Il est cependant anticipé que, étant donné un nombre de décès heureusement actuellement limité, les prestations décès n’évoluent pas significativement en nombre. Ces dernières représentent environ un tiers des prestations totales en assurance vie, presque 40% si l’on inclut les versements de rentes.

FFA, Chiffres-clés 2018

Un autre point important pour les assureurs sera le traitement de cette période exceptionnelle dans leurs lois et leurs modèles de projection, à la fois pour les aspects business et prudentiel.

À cet égard et quelles que soient les anticipations économiques propres à chaque acteur, l’accès à des données à jour, de qualité et si possible incluses dans une analyse qualitative au fil de l’eau seront des facteurs déterminants pour les gestionnaires ALM. Certains contrats, comme les Madelin précités, auront probablement un écoulement de passif particulièrement atypique dans les mois ou années à venir : les experts produit et une veille active seront un appui précieux.

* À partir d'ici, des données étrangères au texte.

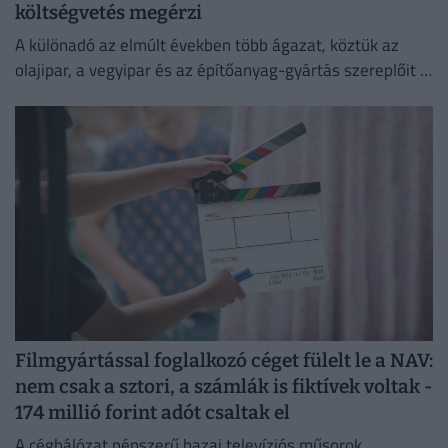
költségvetés megérzi
A különadó az elmúlt években több ágazat, köztük az
olajipar, a vegyipar és az építőanyag-gyártás szereplőit is
érzékenyen érintette.
Filmgyártással foglalkozó céget fülelt le a NAV:
nem csak a sztori, a számlák is fiktívek voltak -
174 millió forint adót csaltak el
A céghálózat népszerű hazai televíziós műsorok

En élargissant le sujet, cette crise impactera aussi les projets de cantonnement des PER et futurs PER de la loi Pacte. En ce sens, le délai accordé jusqu’en 2023 permet déjà de subir une pression plus faible des conditions actuelles de marché qu’en son absence. Saisir la bonne fenêtre de conditions économiques dans les deux prochaines années nécessitera d’avoir identifié a priori les indicateurs clé pour assurer une réactivité suffisante : cette crise aura consommé au moins une année sur les trois prévues par le législateur.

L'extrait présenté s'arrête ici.